When apartment tenants light up a cigarette, it's not just their smoking-averse neighbors who suffer. Landlords are also sucking it up -- in increased cleaning costs.
But by implementing complete smoke-free rules throughout their properties, owners of California multi-unit rental buildings could save up to $18 million a year statewide on the cost of cleaning apartments vacated by tenants who smoke, according to a new UCLA study. These policies can also protect their other tenants from the secondhand smoke that seeps between units.
The study was published online Aug. 18 in the American Journal of Public Health and will appear in the journal's October print issue.
Secondhand smoke results in about 4,000 deaths each year from ischemic heart disease and lung cancer, and it is the cause of approximately 31,000 childhood asthma episodes and 4,700 pre-term infant deliveries annually, the UCLA researchers said.
Smoke wafts between units through shared airspaces and ventilation, hallways, cracks in walls and floors, electrical outlets, and plumbing fixtures, or from outside.
"Secondhand smoke is an important cause of morbidity and mortality, and many current policy efforts are focused on encouraging owners and managers of multi-unit housing to implement smoking restrictions," said lead study author Dr. Michael Ong, an assistant professor-in-residence in the division of general internal medicine and health services research at the David Geffen School of Medicine at UCLA. "California has minimized exposure to secondhand smoke by restricting smoking in multiple public venues, including workplaces, public entryways, public parks and beaches, and vehicles carrying youths.
"However, secondhand exposure in multi-unit housing is a significant contributor to overall secondhand smoke exposure, since Californians spend an average 68 percent of their time at home and over 10 million Californians live in multi-unit housing."
This is the first study to take a systematic measure of smoking-related costs in multi-unit housing, as well as the first study of smoking and multi-unit housing to take into account small-scale multi-unit buildings -- those with 15 or fewer units, according to Ong. About 66 percent of California Apartment Association (CAA) members own or manage small-scale buildings.
For the study, the researchers conducted computer-assisted telephone surveys of 343 CAA members to determine landlords' smoking-related costs, the costs they have avoided as a result of having smoke-free policies, and the economic benefits of having completely smoke-free policies.
If a building did not allow smoking anywhere on the property, including within units, it was listed as having a complete smoke-free policy; if smoking was prohibited in only some parts of the property -- in common areas, for example -- it was said to have a partial smoke-free policy. Smoking-related costs for recently vacated units included cleaning, repairs and maintenance; painting and decorating; trash collection and fire damage; property and fire insurance; and legal, administrative and other operating costs.
The researchers found that nearly half of the multi-unit housing properties owned or managed by CAA members had no smoke-free policies, but the smaller properties had a threefold higher rate of smoke-free policies than the larger ones.
They also found that:
- More than 25 percent of multi-unit housing properties had smoking-related costs in the past year.
- One-third of multi-unit housing properties are currently completely smoke-free.

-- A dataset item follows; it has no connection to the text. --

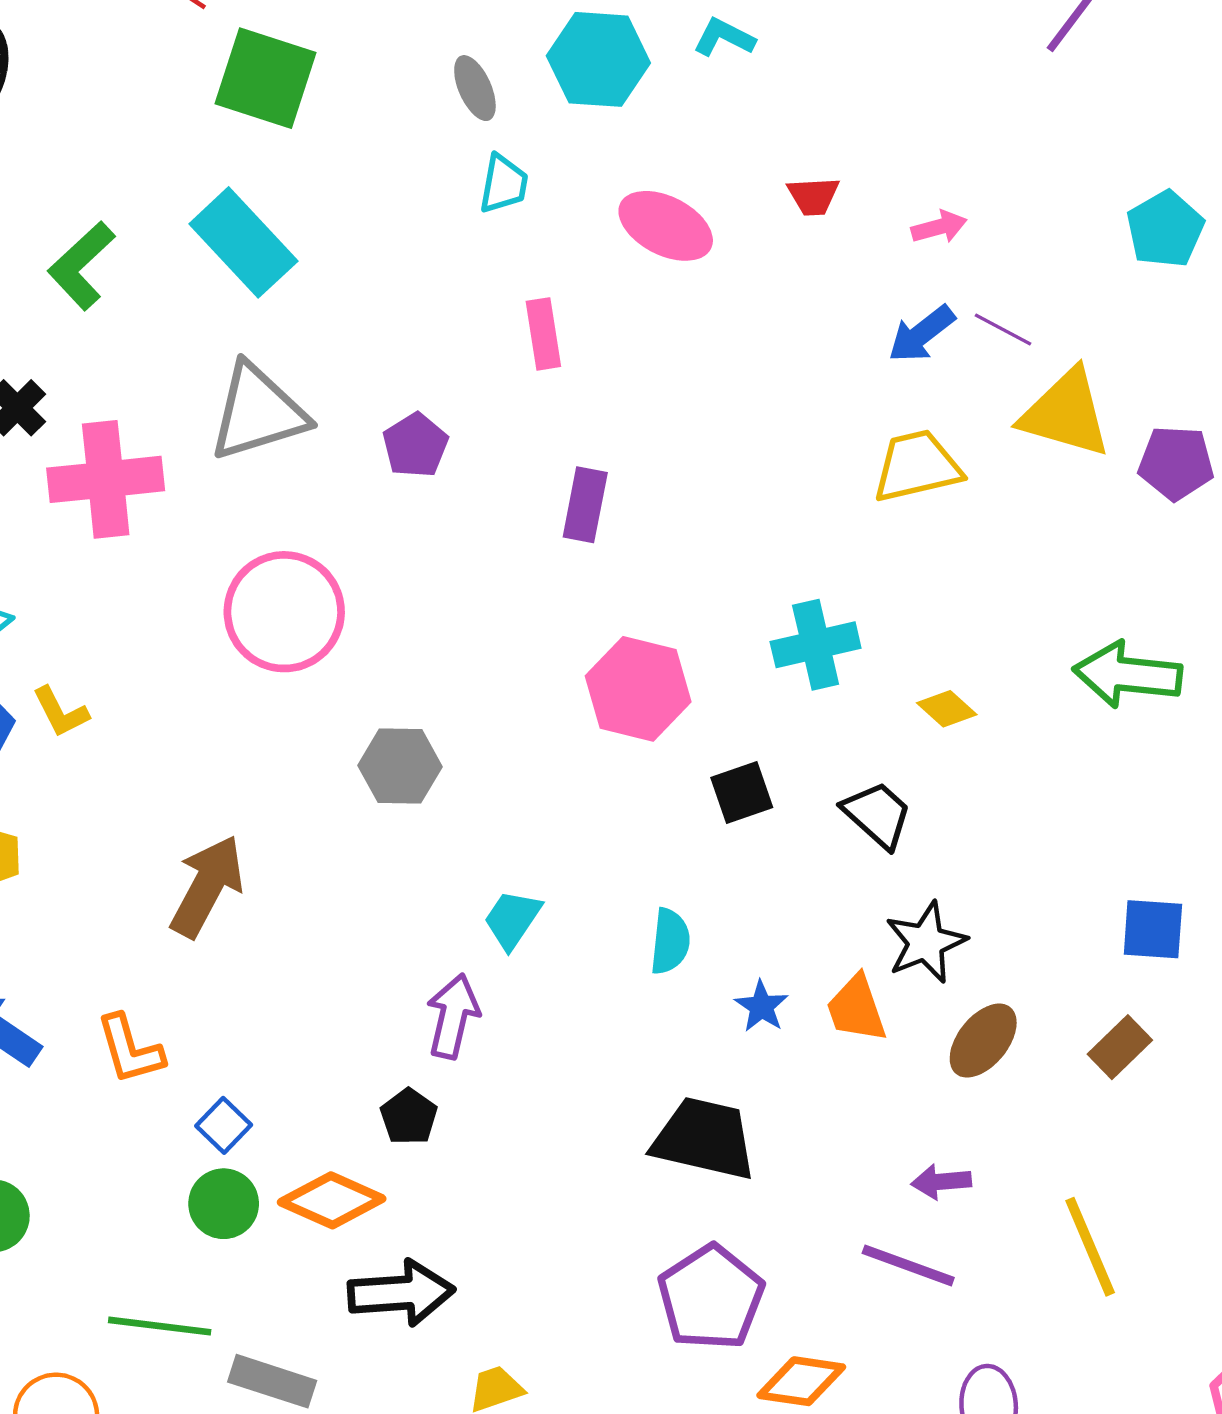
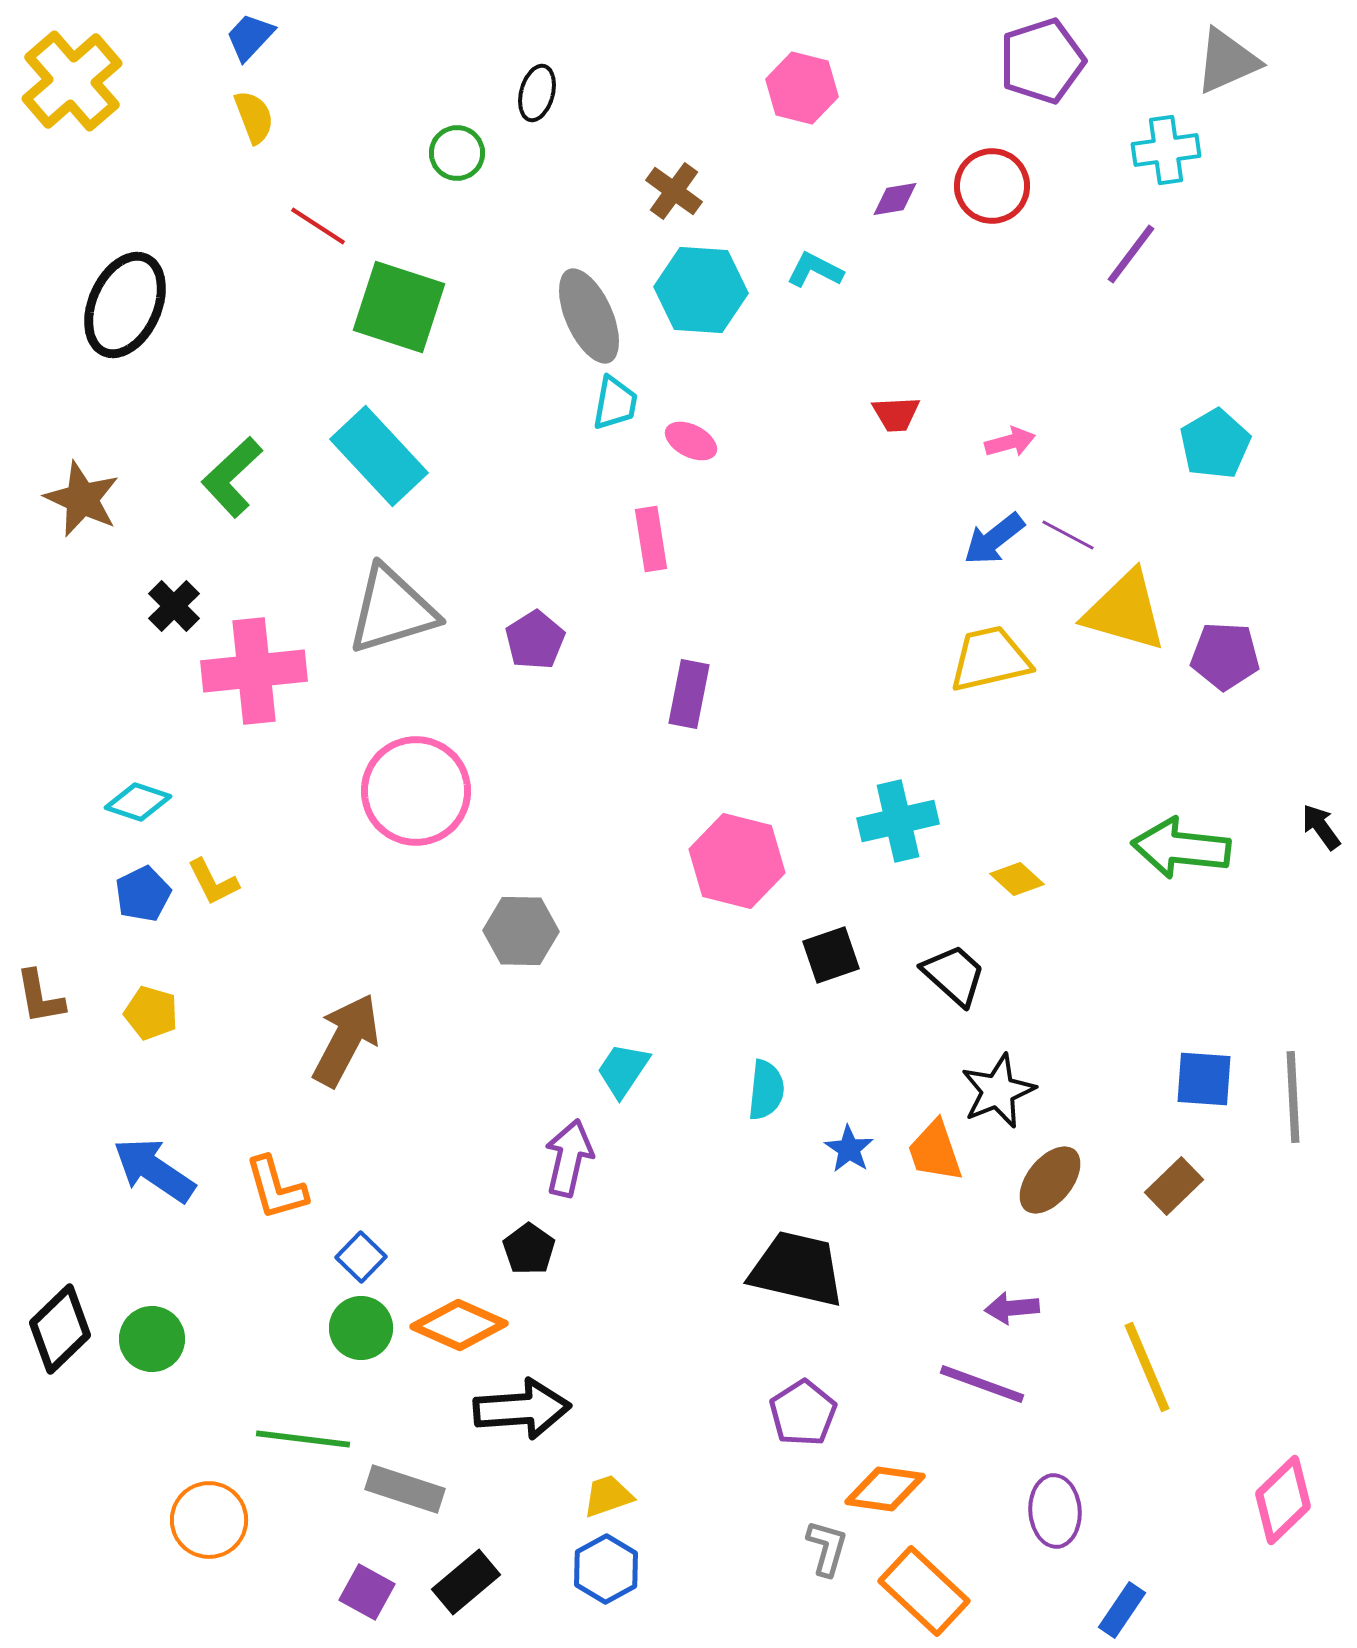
gray ellipse: (475, 88) -> (589, 316), size x1.6
pink ellipse: (666, 226) -> (691, 441), moved, size x0.6
purple pentagon: (711, 1297) -> (803, 1413), size x0.7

- For a single multi-unit housing property, the mean smoking-related cost was nearly $5,000 in the past year and the median cost was $2,000.
- The likelihood of incurring smoking-related costs was reduced by half with the presence of a complete smoke-free policy.
- Implementing complete smoke-free policies in California multi-unit housing could result in an estimated property savings of $18 million overall in the short-term.
The researchers caution that the survey response rate -- 22.4 percent -- was low, though it was similar to other CAA survey response rates. Also, the study was suspended for approximately six months due to the state budget crisis, which may have affected the response rate. In addition, responses to detailed financial questions may have been affected by recall bias, though potential respondents were notified in advance that they would be asked about these costs.
Co-authors of the study included Allison Diamant, Qiong Zhou and Robert Kaplan of UCLA, and Hye-Youn Park of the California Department of Public Health
A contract with the California Department of Public Health's California Tobacco Control Program supported this study. Dr. Ong is chairman of the State of California Tobacco Education and Research Oversight Committee (TEROC), which oversees programs funded through the increased tobacco taxes mandated by 1988's Proposition 99.
General Internal Medicine and Health Services Research is a division within the department of medicine at the David Geffen School of Medicine at UCLA. It provides a unique interactive environment for collaborative efforts between health services researchers and clinical experts with experience in evidence-based work. The division's 100-plus clinicians and researchers are engaged in a wide variety of projects that examine issues related to access to care, quality of care, health measurement, physician education, clinical ethics and doctor-patient communication. The division's researchers have close working relationships with economists, statisticians, social scientists and other specialists throughout UCLA and frequently collaborate with their counterparts at the RAND Corp. and Charles Drew University.